Britain's conservatives like to think they are the party of economic competence. Although they have overseen some debacles in recent decades, they have typically had a clear vision for the British economy. In the 1980s, under Margaret Thatcher, they deregulated markets, privatized state-run industries and encouraged home ownership. In the 2010s their defining idea has been fiscal rectitude. By cutting spending and slightly raising taxes they have contained the rise of Britain's public debt. 


Competence has turned to chaos. This week Tory MPS nominated ten candidates to replace Theresa may as leader of the party, and thus as prime minster. In a triumph of chest-thumping over economic reason, most say they are prepared to see the country crash out of the European Union without a deal. And, between them, the candidates are championing tax policies that are reckless, unjust and ill-informed. 


Britain is a third of the way through the Brexit breathing space that the EU gave it in April. By the time a new prime minister is in place, there will be only three months to go - hardly enough time to renegotiate the deal Mrs May already struck with the EU, even were Brussels prepared to budge. Yet several Tory contenders, including Boris Johnson, the front-runner, promise that Britain will leave on October 31st come what may. The threat of a disorderly rupture with the EU hangs over Britain's economy, which appears to have shrunk in March and April, in part because carmakers halted production after the original Brexit deadline. 
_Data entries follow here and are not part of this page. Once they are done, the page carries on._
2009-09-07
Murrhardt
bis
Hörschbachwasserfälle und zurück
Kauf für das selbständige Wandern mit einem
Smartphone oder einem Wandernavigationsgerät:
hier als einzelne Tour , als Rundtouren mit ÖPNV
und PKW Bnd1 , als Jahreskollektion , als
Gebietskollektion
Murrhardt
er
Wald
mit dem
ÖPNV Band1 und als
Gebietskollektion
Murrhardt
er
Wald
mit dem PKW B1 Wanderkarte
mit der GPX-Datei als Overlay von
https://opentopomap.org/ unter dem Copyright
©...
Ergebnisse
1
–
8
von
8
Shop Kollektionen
You might think that risking the biggest disruption to the economy since wartime was enough incompetence for one party. You would be wrong. Amid creaking public services - on which two-thirds of voters want more spending, even if it means higher taxes - the candidates are proposing huge tax giveaways, often directly to their supporters. Mr Johnson pledges to hand an average of £2,000 ($2,550) a year to the top 10% of earners. Jeremy Hunt wants to slash corporation tax from 19% to 12.5%. Dominic Raab has suggested cutting the main rate of income tax by a barely credible five percentage points. Michael Gove would replace VAT with a lower sales tax. 


These proposals range from unwise to extraordinarily bad. Mr Johnson's tax cuts would be both a waste of scarce resources and grossly unfair. He would reduce their cost by raising national-insurance contributions, a payroll tax. As a result the biggest beneficiaries would be well-off pensioners, because payroll taxes fall only on those in work. The policy is a shameless bribe to the elderly and prosperous Tory party members who choose the leader. Wealthy pensioners have already been coddled during Britain's period of austerity, enjoying protected benefits (such as free access to the BBC, taken away this week to much bleating) even as working-age welfare has been slashed. Many are homeowners who have also benefited from the soaring property prices that are locking youngsters out of ownership. 
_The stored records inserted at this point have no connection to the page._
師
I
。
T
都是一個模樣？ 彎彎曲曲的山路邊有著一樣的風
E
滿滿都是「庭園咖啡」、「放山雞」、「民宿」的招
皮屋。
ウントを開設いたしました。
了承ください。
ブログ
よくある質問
Mr Gove rightly condemns "one-club golfers", like Mr Johnson and Mr Raab, who want to cut taxes no matter the circumstances. But Mr Gove's plan to scrap VAT is a bogey. The tax distorts the economy less than most levies. It is also less regressive than is often claimed, because of exceptions for basic goods. And because it is paid by businesses throughout a supply chain, with each claiming back the tax paid earlier, it is hard to avoid. Mr Gove's sales tax might be simpler, but it would create a single point of failure where avoidance would be lucrative: the final sale to consumers. Every rich-world economy has a VAT except America, which should have one. Where are Mr Gove's wonks?


Among the most-fancied candidates, Mr Hunt's plan is the least bad of a dire bunch. Corporation tax deters investment and is increasingly unsuited to a modern economy of digital, cross-border sales. Yet cutting it so deeply would be odd given the pressure on the budget and the fact that the rate has already fallen from 28% to 19% this decade. It would be better to overhaul the tax to target cashflows rather than profits - as proposed by Sam Gyimah, an MP who wanted to be leader but could not persuade enough of his colleagues to nominate him. 


The sum total is a mix of ideas that smack of desperation and panic. Entertaining a no-deal Brexit is a reckless attempt to hold back Nigel Farage's Brexit Party at the ballot box. Mr Johnson's tax cut is a beggarly plea for party members' votes based on self-interest, but with little appeal to the broader electorate. Mr Gove seems anxious to find a benefit in Brexit (the EU requires that member states levy VAT). 


Panic produces poor policy. The Tories should be focused on an orderly Brexit while confronting economic questions that predate the referendum. For the party's market liberals, that should mean deciding how to promote a small-state philosophy in an already deregulated and privatized economy. For moderate "one nation" Tories, it should mean finding policies to help left-behind places and reduce regional inequality. For all of them, it should mean honesty about the fact that, in the long run, spending cannot go up as taxes are cut. 


At the moment the Tories are leaving the big thinking on economics to Jeremy Corbyn, the hard-left leader of the Labour Party. They are failing to make the best argument against putting him in Downing Street - that he is a unique threat to British prosperity. Losing that debate is the greatest risk of all.